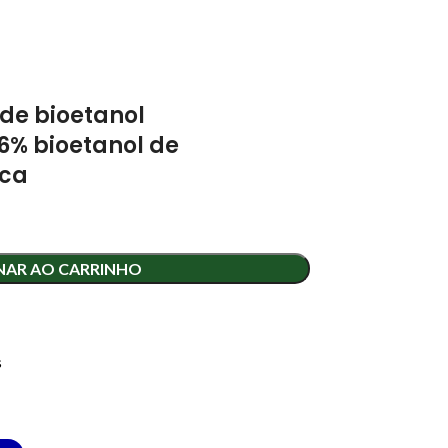
s de bioetanol
6% bioetanol de
ica
NAR AO CARRINHO
s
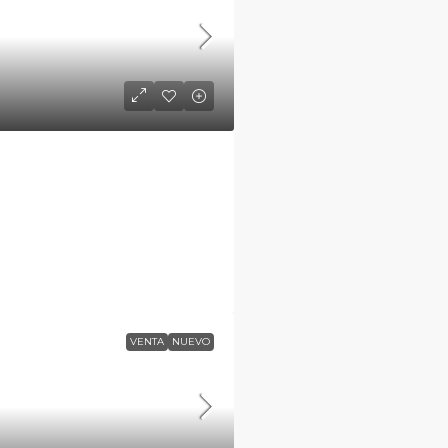
VENTA
NUEVO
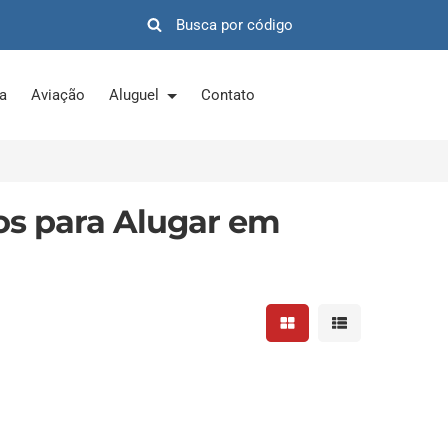
ra
Aviação
Aluguel
Contato
tos para Alugar em
Mostrar resultados em 
Mostrar resultad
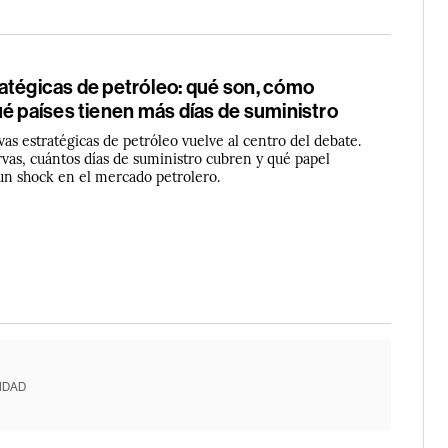
atégicas de petróleo: qué son, cómo
é países tienen más días de suministro
vas estratégicas de petróleo vuelve al centro del debate.
rvas, cuántos días de suministro cubren y qué papel
un shock en el mercado petrolero.
IDAD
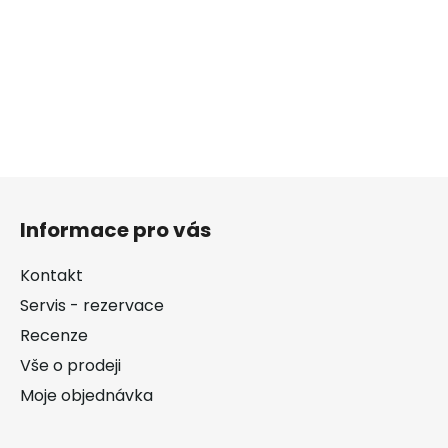
Z
á
Informace pro vás
p
a
Kontakt
t
Servis - rezervace
í
Recenze
Vše o prodeji
Moje objednávka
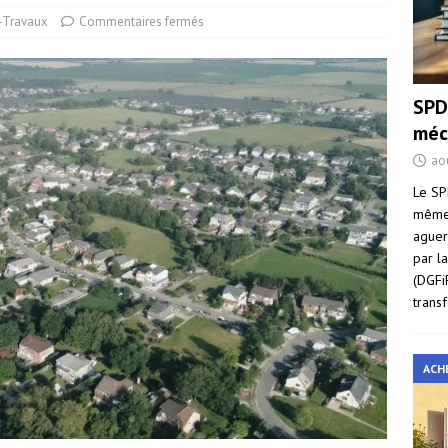
-Travaux
Commentaires fermés
SPD
méc
ao
Le SP
même 
aguer
par l
(DGFi
trans
ACH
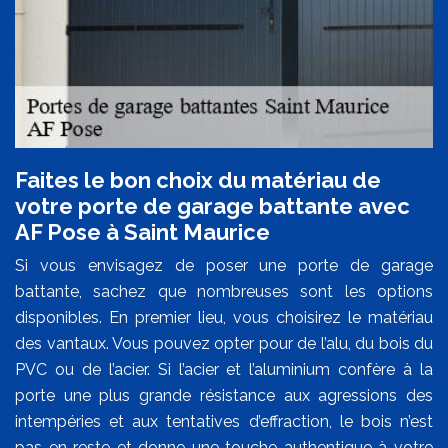
Faites le bon choix du matériau de
votre porte de garage battante avec
AF Pose à Saint Maurice
Si vous envisagez de poser une porte de garage
battante, sachez que nombreuses sont les options
disponibles. En premier lieu, vous choisirez le matériau
des vantaux. Vous pouvez opter pour de l’alu, du bois du
PVC ou de l’acier. Si l’acier et l’aluminium confère à la
porte une plus grande résistance aux agressions des
intempéries et aux tentatives d’effraction, le bois n’est
pas en reste et donne une touche authentique à votre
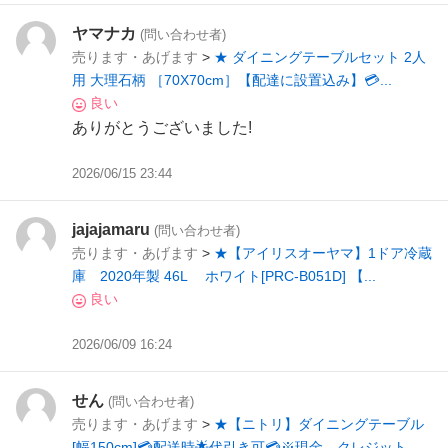
ヤマナカ
(問い合わせ者)
売ります・あげます
>
★ ダイニングテーブルセット 2人
用 大理石柄 ［70X70cm］【配達に設置込み】💳...
良い
ありがとうございました!
2026/06/15 23:44
jajajamaru
(問い合わせ者)
売ります・あげます
>
★【アイリスオーヤマ】1ドア冷蔵
庫 2020年製 46L ホワイト[PRC-B051D] 【...
良い
2026/06/09 16:24
せん
(問い合わせ者)
売ります・あげます
>
★【ニトリ】ダイニングテーブル
[幅150cm]💳配送時🌟代引き可💳※現金、クレジット、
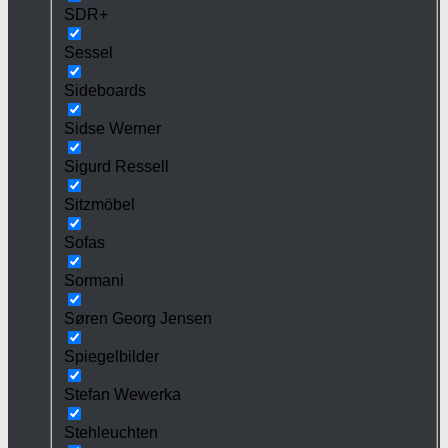
SDR+
Sessel
Sideboards
Sidse Werner
Sigurd Ressell
Sitzmöbel
Sofas
Sormani
Søren Georg Jensen
Spiegelbilder
Stefan Wewerka
Stehleuchten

....

Work to complete: The reply must consist of the complete listing, reproduced exactly, with no images.

Response to this exercise:
s de bioetanol
6% bioetanol de
ica
NAR AO CARRINHO
s
VENTA
NUEVO
ra
Aviação
Aluguel
Contato
tos para Alugar em
Mostrar resultados em 
Mostrar resultad
atégicas de petróleo: qué son, cómo
é países tienen más días de suministro
vas estratégicas de petróleo vuelve al centro del debate.
rvas, cuántos días de suministro cubren y qué papel
un shock en el mercado petrolero.
IDAD
Z
á
Informace pro vás
p
a
Kontakt
t
Servis - rezervace
í
Recenze
Vše o prodeji
Moje objednávka
-Travaux
Commentaires fermés
SPD
méc
ao
Le SP
même 
aguer
par l
(DGFi
trans
ACH
Faites le bon choix du matériau de
votre porte de garage battante avec
AF Pose à Saint Maurice
Si vous envisagez de poser une porte de garage
battante, sachez que nombreuses sont les options
disponibles. En premier lieu, vous choisirez le matériau
des vantaux. Vous pouvez opter pour de l’alu, du bois du
PVC ou de l’acier. Si l’acier et l’aluminium confère à la
porte une plus grande résistance aux agressions des
intempéries et aux tentatives d’effraction, le bois n’est
pas en reste et donne une touche authentique à votre
ヤマナカ
(問い合わせ者)
売ります・あげます
>
★ ダイニングテーブルセット 2人
用 大理石柄 ［70X70cm］【配達に設置込み】💳...
良い
ありがとうございました!
2026/06/15 23:44
jajajamaru
(問い合わせ者)
売ります・あげます
>
★【アイリスオーヤマ】1ドア冷蔵
庫 2020年製 46L ホワイト[PRC-B051D] 【...
良い
2026/06/09 16:24
せん
(問い合わせ者)
売ります・あげます
>
★【ニトリ】ダイニングテーブル
[幅150cm]💳配送時🌟代引き可💳※現金、クレジット、
SDR+
Sessel
Sideboards
Sidse Werner
Sigurd Ressell
Sitzmöbel
Sofas
Sormani
Søren Georg Jensen
Spiegelbilder
Stefan Wewerka
Stehleuchten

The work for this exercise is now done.